Task goal ::
Exactly as written, print each of the entries.

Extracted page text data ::
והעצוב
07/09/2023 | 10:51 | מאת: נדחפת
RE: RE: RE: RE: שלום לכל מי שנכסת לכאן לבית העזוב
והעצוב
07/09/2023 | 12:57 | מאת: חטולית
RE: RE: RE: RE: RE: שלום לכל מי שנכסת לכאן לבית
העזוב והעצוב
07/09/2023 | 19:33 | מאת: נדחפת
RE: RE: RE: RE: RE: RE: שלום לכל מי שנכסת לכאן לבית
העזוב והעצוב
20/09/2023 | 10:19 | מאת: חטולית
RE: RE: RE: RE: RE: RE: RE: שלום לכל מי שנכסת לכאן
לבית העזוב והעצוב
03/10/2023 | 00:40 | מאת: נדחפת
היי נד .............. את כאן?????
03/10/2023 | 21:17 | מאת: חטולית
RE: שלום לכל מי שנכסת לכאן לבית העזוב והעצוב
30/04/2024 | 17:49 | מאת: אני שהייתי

Your response ::
והעצוב
07/09/2023 | 10:51 | מאת: נדחפת
RE: RE: RE: RE: שלום לכל מי שנכסת לכאן לבית העזוב
והעצוב
07/09/2023 | 12:57 | מאת: חטולית
RE: RE: RE: RE: RE: שלום לכל מי שנכסת לכאן לבית
העזוב והעצוב
07/09/2023 | 19:33 | מאת: נדחפת
RE: RE: RE: RE: RE: RE: שלום לכל מי שנכסת לכאן לבית
העזוב והעצוב
20/09/2023 | 10:19 | מאת: חטולית
RE: RE: RE: RE: RE: RE: RE: שלום לכל מי שנכסת לכאן
לבית העזוב והעצוב
03/10/2023 | 00:40 | מאת: נדחפת
היי נד .............. את כאן?????
03/10/2023 | 21:17 | מאת: חטולית
RE: שלום לכל מי שנכסת לכאן לבית העזוב והעצוב
30/04/2024 | 17:49 | מאת: אני שהייתי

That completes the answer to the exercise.